The Zizhi Tongjian lists Liu Bao's death in 279. After his death, Emperor Wu of Jin appointed Liu Yuan to succeed him as Commander of the Left Division. Liu Yuan and the Five Divisions later went on to established the Han-Zhao dynasty in 304.

== Skepticism and theories on lineage ==

Some modern Chinese scholars like Tang Zhangru (唐长孺) and Chen Yong (陈勇) have cast doubt on the claim that Liu Bao was Yufuluo's son. Among the reasons that Tang pointed out was the long time span between when Liu Bao became Wise Prince of the Left in 195 (assuming he was 20) and his death, which Tang placed at around 274. They assert that Liu Bao was instead a member of the Xiuchuge or Chuge people that overthrew the Southern Xiongnu chanyu. In fact, Liu Yuan and his family members are referred to as Chuge in several passages of contemporary records. Their theory further suggests that Liu Yuan had fabricated his ties to the chanyu as a means of establishing his legitimacy with the founding of Han-Zhao. Other scholars such as Zhou Weizhou (周伟洲) remain certain that Liu Yuan descended from the Southern Xiongnu chanyus, with Zhou in particular providing his refutations to Tang's theory.
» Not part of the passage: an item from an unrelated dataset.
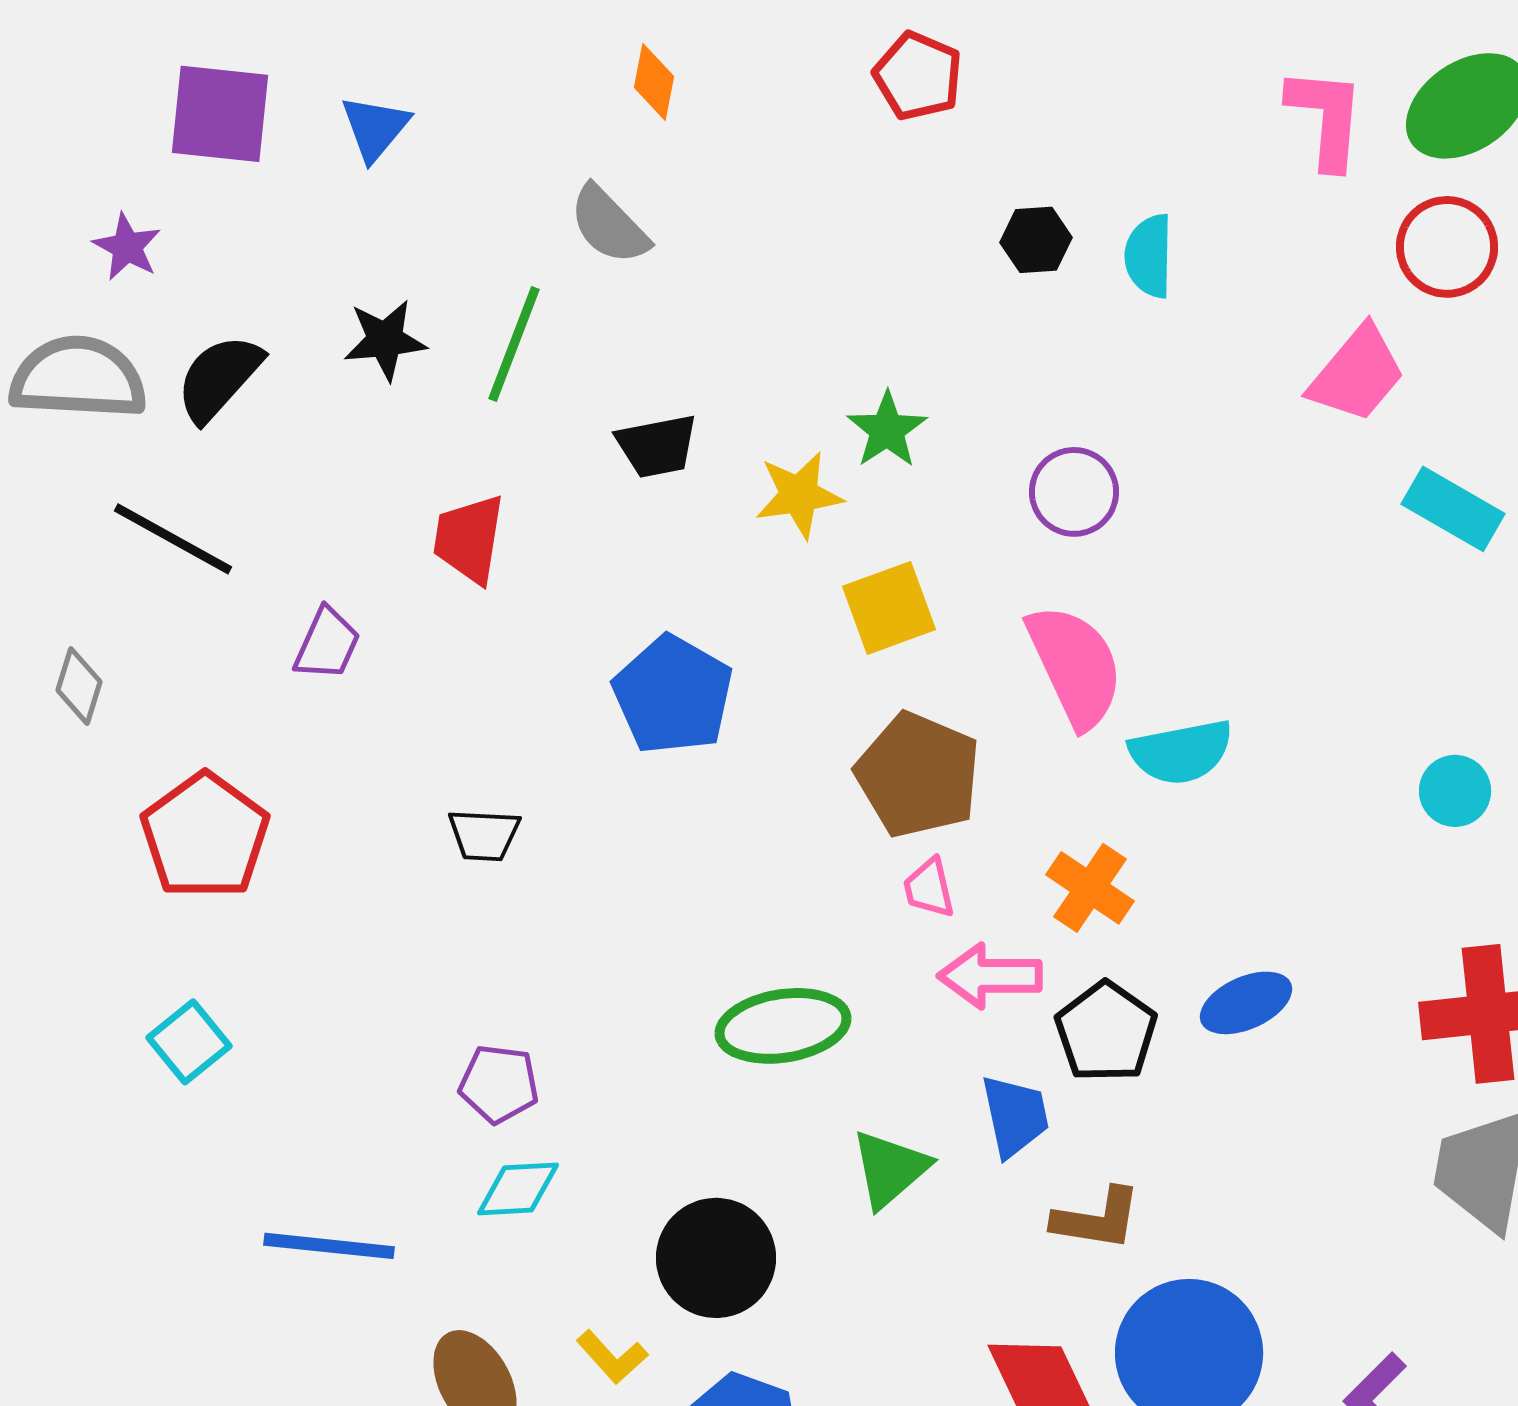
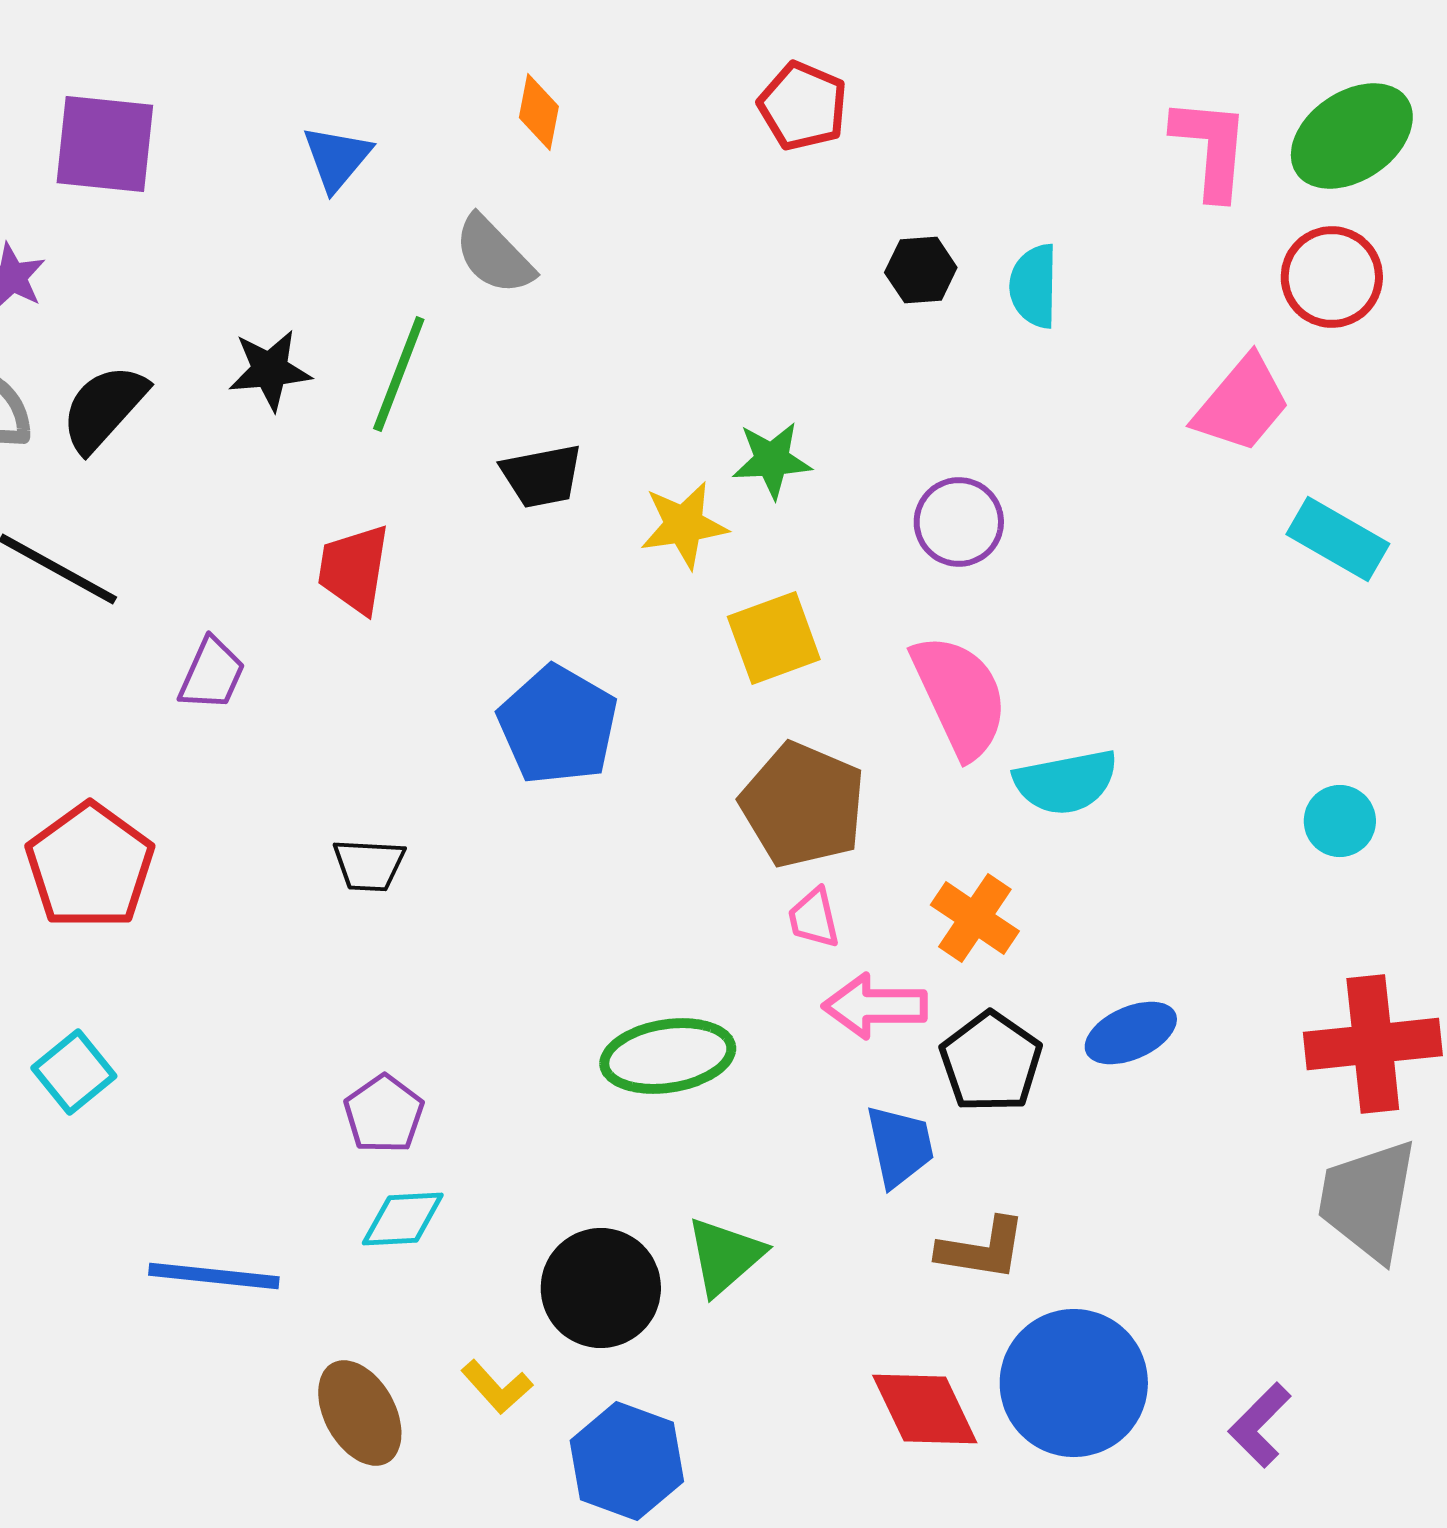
blue triangle: (375, 128) -> (337, 158), moved
green star: (887, 430) -> (772, 460), turned 30
purple pentagon: (499, 1084) -> (384, 1114), turned 30
green triangle: (890, 1169) -> (725, 1256), moved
Liu Bao may have also been the Wise Prince of the Left who took the poet Cai Wenji as his concubine after Li Jue's coup in Chang'an in 195. The pair would go on to have two children. However, the powerful warlord Cao Cao arrived and paid a heavy ransom to Liu Bao, demanding that he release Cai Wenji, to which Liu Bao did without hesitation. However, it is highly uncertain if the Wise Prince of the Left was indeed Liu Bao, given that the records do not mention him by name, that he may have instead been the Wise Prince of the Right, and that there are doubts regarding his relationship to Yufuluo.